- [Goal of the exercise]: Search the entries for the word "cuộc". Copy every line that holds it.

Dataset excerpts Start Marker

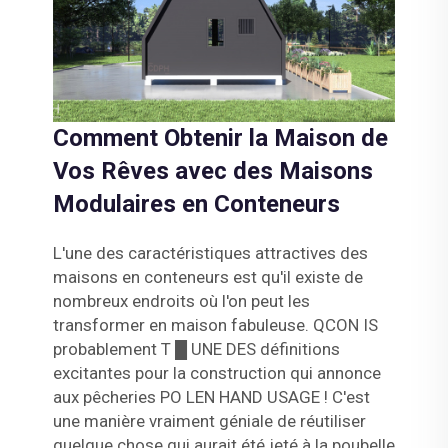
Comment Obtenir la Maison de
Vos Rêves avec des Maisons
Modulaires en Conteneurs
L'une des caractéristiques attractives des
maisons en conteneurs est qu'il existe de
nombreux endroits où l'on peut les
transformer en maison fabuleuse. QCON IS
probablement T █ UNE DES définitions
excitantes pour la construction qui annonce
aux pêcheries PO LEN HAND USAGE ! C'est
une manière vraiment géniale de réutiliser
quelque chose qui aurait été jeté à la poubelle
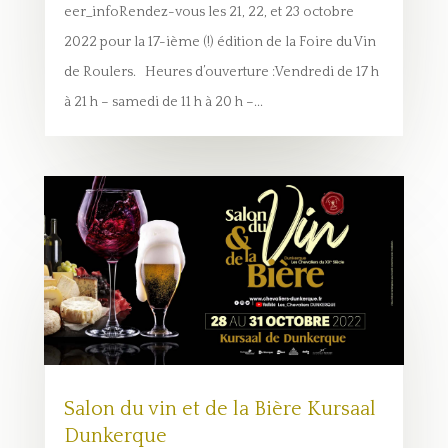
eer_infoRendez-vous les 21, 22, et 23 octobre
2022 pour la 17-ième (!) édition de la Foire du Vin
de Roulers. Heures d’ouverture :Vendredi de 17 h
à 21 h – samedi de 11 h à 20 h –...
Salon du vin et de la Bière Kursaal
Dunkerque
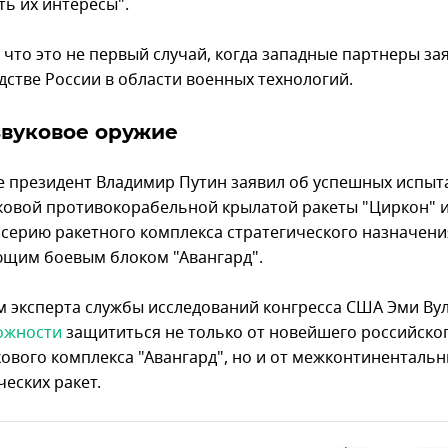
ть их интересы".
 что это не первый случай, когда западные партнеры за
дстве России в области военных технологий.
звуковое оружие
е президент Владимир Путин заявил об успешных испыт
ковой противокорабельной крылатой ракеты "Циркон" и
в серию ракетного комплекса стратегического назначени
щим боевым блоком "Авангард".
м эксперта службы исследований конгресса США Эми Ву
ожности
защититься не только от новейшего российско
кового комплекса "Авангард", но и от межконтиненталь
еских ракет.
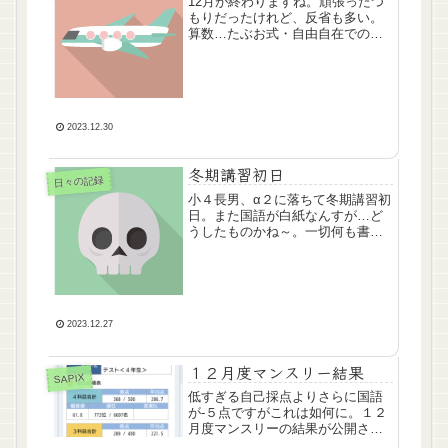
12月が終わりますね。頑張ったつ
もりだったけれど、反省も多い。
算数…たぶお式・自由自在での先
取り学習の効果が出ていた。うま
くいっていると思う。先取りとし
て下剋上算数を基礎編・難関校受
験編半分くらいに取り組めた。比
と速さの理解度はいまいち。国
語…問題文平易な場合と問題文が
2023.12.30
難解な場合の点数・偏差値落差が
大きい。難易度が高い問題文と、
冬期講習初日
記述の設問に全くついていけてい
日々の記録
ない状況。気づいていながら対策
小４長男、α２に落ちて冬期講習初
を怠ったと反省…。うちの子は塾
日。また国語が白紙なんすが…ど
の国語授業ではできるようにはな
うしたものかね～。一切何も書い
らないのでは？と思っていながら
て帰ってこないのですが、本人曰
対応が遅れ、対策を開始したのは
く、「考えたは、考えた」「思い
10月。効果はまだ（全く）出てい
ついたときには回答時間が終わっ
ない。びっくりするような簡単な
ていた」……。いつかはできる日
記述（傍線部の一つ前の文を書き
が来ることを祈る！
写して「こと」をつけるだけ的
2023.12.27
な…）もできない。正直ここか
ら、よそ様のお子を抜かせるイメ
１２月度マンスリー結果
ージが全くわかないが、いつかは
SAPIX
できるようになることを祈りつ
低すぎる自己採点よりさらに国語
つ、やるしかない…。泣…。理
が-５点ですがこれは如何に。１２
科…授業後復習＋デイリース...
月度マンスリーの結果が公開され
ましたね。今朝７割くらい復習し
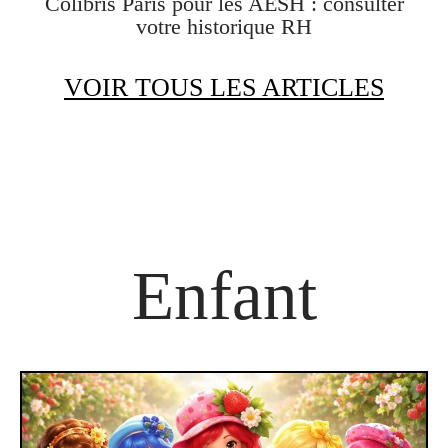
Colibris Paris pour les AESH : consulter
votre historique RH
VOIR TOUS LES ARTICLES
Enfant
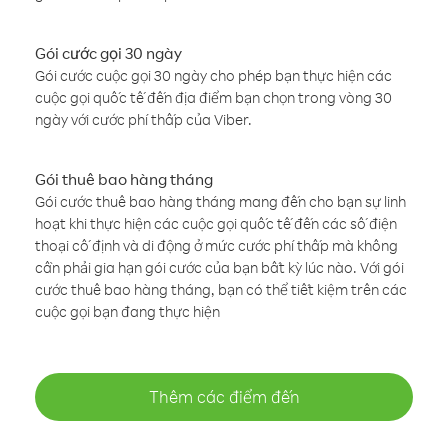
Gói cước gọi 30 ngày
Gói cước cuộc gọi 30 ngày cho phép bạn thực hiện các
cuộc gọi quốc tế đến địa điểm bạn chọn trong vòng 30
ngày với cước phí thấp của Viber.
Gói thuê bao hàng tháng
Gói cước thuê bao hàng tháng mang đến cho bạn sự linh
hoạt khi thực hiện các cuộc gọi quốc tế đến các số điện
thoại cố định và di động ở mức cước phí thấp mà không
cần phải gia hạn gói cước của bạn bất kỳ lúc nào. Với gói
cước thuê bao hàng tháng, bạn có thể tiết kiệm trên các
cuộc gọi bạn đang thực hiện
Thêm các điểm đến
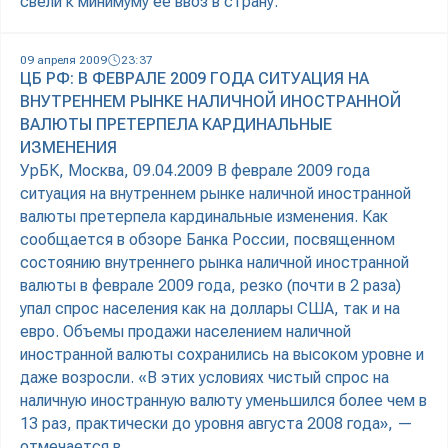
свели к минимуму ее ввоз в страну.
09 апреля 2009
23:37
ЦБ РФ: В ФЕВРАЛЕ 2009 ГОДА СИТУАЦИЯ НА
ВНУТРЕННЕМ РЫНКЕ НАЛИЧНОЙ ИНОСТРАННОЙ
ВАЛЮТЫ ПРЕТЕРПЕЛА КАРДИНАЛЬНЫЕ
ИЗМЕНЕНИЯ
УрБК, Москва, 09.04.2009 В феврале 2009 года
ситуация на внутреннем рынке наличной иностранной
валюты претерпела кардинальные изменения. Как
сообщается в обзоре Банка России, посвященном
состоянию внутреннего рынка наличной иностранной
валюты в феврале 2009 года, резко (почти в 2 раза)
упал спрос населения как на доллары США, так и на
евро. Объемы продажи населением наличной
иностранной валюты сохранились на высоком уровне и
даже возросли. «В этих условиях чистый спрос на
наличную иностранную валюту уменьшился более чем в
13 раз, практически до уровня августа 2008 года», —
отмечается в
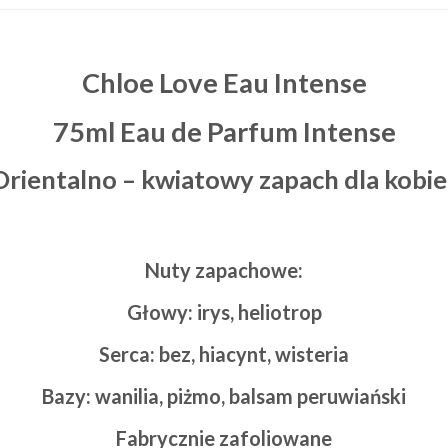
Chloe Love Eau Intense
75ml Eau de Parfum Intense
Orientalno – kwiatowy zapach dla kobie
Nuty zapachowe:
Głowy: irys, heliotrop
Serca: bez, hiacynt, wisteria
Bazy: wanilia, piżmo, balsam peruwiański
Fabrycznie zafoliowane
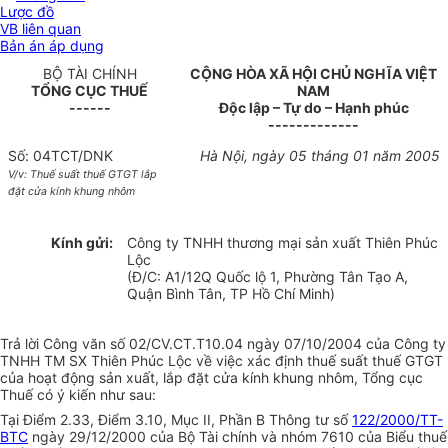
Lược đồ
VB liên quan
Bản án áp dụng
BỘ TÀI CHÍNH
CỘNG HÒA XÃ HỘI CHỦ NGHĨA VIỆT
TỔNG CỤC THUẾ
NAM
------
Độc lập – Tự do – Hạnh phúc
-------------
Số: 04TCT/DNK
Hà Nội, ngày 05 tháng 01 năm 2005
V/v: Thuế suất thuế GTGT lắp
đặt cửa kính khung nhôm
Kính gửi:
Công ty TNHH thương mại sản xuất Thiên Phúc
Lộc
(Đ/C: A1/12Q Quốc lộ 1, Phường Tân Tạo A,
Quận Bình Tân, TP Hồ Chí Minh)
Trả lời Công văn số 02/CV.CT.T10.04 ngày 07/10/2004 của Công ty
TNHH TM SX Thiên Phúc Lộc về việc xác định thuế suất thuế GTGT
của hoạt động sản xuất, lắp đặt cửa kính khung nhôm, Tổng cục
Thuế có ý kiến như sau:
Tại Điểm 2.33, Điểm 3.10, Mục II, Phần B Thông tư số
122/2000/TT-
BTC
ngày 29/12/2000 của Bộ Tài chính và nhóm 7610 của Biểu thuế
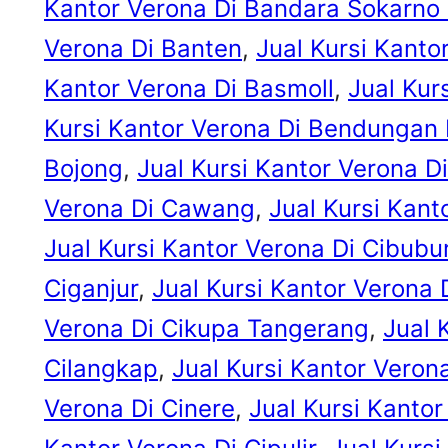
Kantor Verona Di Bandara Sokarno
Verona Di Banten
, 
Jual Kursi Kanto
Kantor Verona Di Basmoll
, 
Jual Kur
Kursi Kantor Verona Di Bendungan H
Bojong
, 
Jual Kursi Kantor Verona D
Verona Di Cawang
, 
Jual Kursi Kan
Jual Kursi Kantor Verona Di Cibubu
Ciganjur
, 
Jual Kursi Kantor Verona 
Verona Di Cikupa Tangerang
, 
Jual 
Cilangkap
, 
Jual Kursi Kantor Verona 
Verona Di Cinere
, 
Jual Kursi Kanto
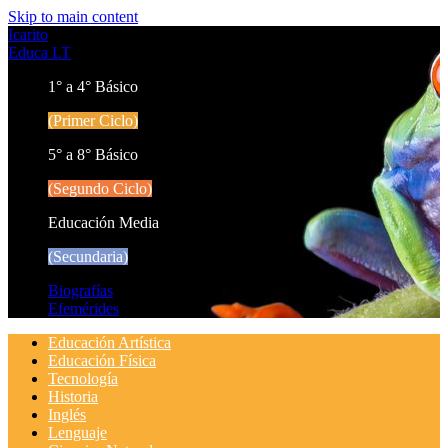
Skip to main content
Icarito
Educa LT
1° a 4° Básico
(Primer Ciclo)
5° a 8° Básico
(Segundo Ciclo)
Educación Media
(Secundaria)
Biografías
Efemérides
Educación Artística
Educación Física
Tecnología
Historia
Inglés
Lenguaje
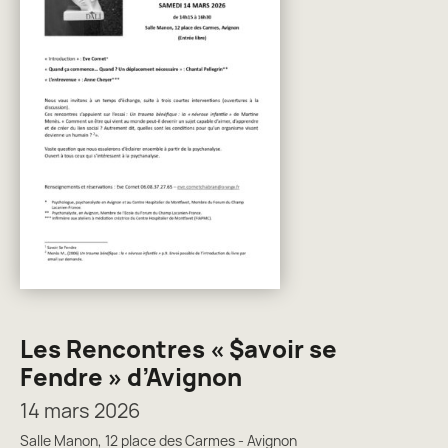
Les Rencontres « $avoir se
Fendre » d’Avignon
14 mars 2026
Salle Manon, 12 place des Carmes - Avignon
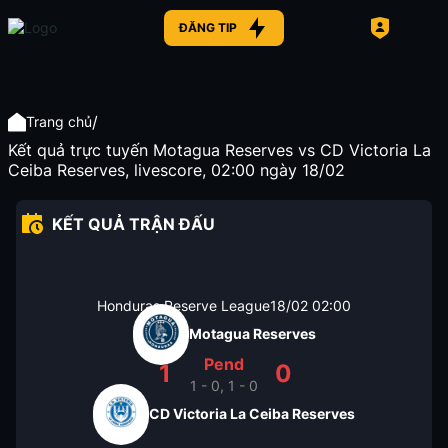
ĐĂNG TIP
/
Trang chủ
Kết quả trực tuyến Motagua Reserves vs CD Victoria La
Ceiba Reserves, livescore, 02:00 ngày 18/02
KẾT QUẢ TRẬN ĐẤU
Honduras Reserve League
18/02
02:00
Motagua Reserves
Pend
1
0
1 - 0, 1 - 0
CD Victoria La Ceiba Reserves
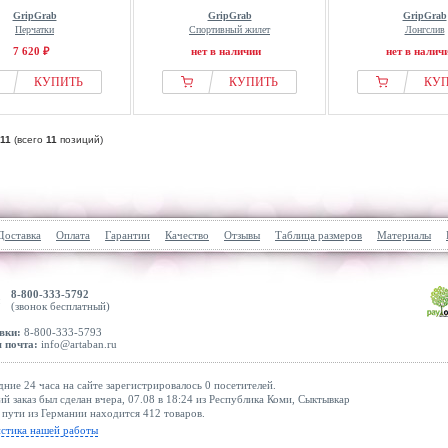
GripGrab
GripGrab
GripGrab
Перчатки
Спортивный жилет
Лонгслив
7 620 ₽
нет в наличии
нет в налич
КУПИТЬ
КУПИТЬ
КУ
11
(всего
11
позиций)
Доставка
Оплата
Гарантии
Качество
Отзывы
Таблица размеров
Материалы
8-800-333-5792
(звонок бесплатный)
вки:
8-800-333-5793
 почта:
info@artaban.ru
дние 24 часа на сайте зарегистрировалось 0 посетителей.
й заказ был сделан вчера, 07.08 в 18:24 из Республика Коми, Сыктывкар
 пути из Германии находится 412 товаров.
истика нашей работы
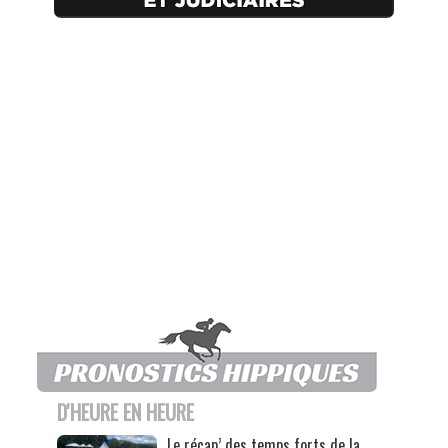
D'HEURE EN HEURE
Le récap’ des temps forts de la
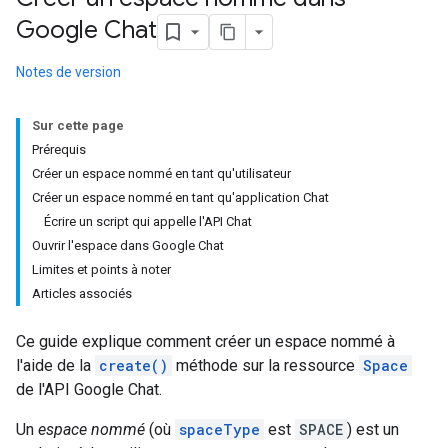
Google Chat
Notes de version
Sur cette page
Prérequis
Créer un espace nommé en tant qu'utilisateur
Créer un espace nommé en tant qu'application Chat
Écrire un script qui appelle l'API Chat
Ouvrir l'espace dans Google Chat
Limites et points à noter
Articles associés
Ce guide explique comment créer un espace nommé à
l'aide de la
create()
méthode sur la ressource
Space
de l'API Google Chat.
Un
espace nommé
(où
spaceType
est
SPACE
) est un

Dataset excerpts End Marker

- [Answer for the task]:
Gói cước cuộc gọi 30 ngày cho phép bạn thực hiện các
cuộc gọi quốc tế đến địa điểm bạn chọn trong vòng 30
hoạt khi thực hiện các cuộc gọi quốc tế đến các số điện
cuộc gọi bạn đang thực hiện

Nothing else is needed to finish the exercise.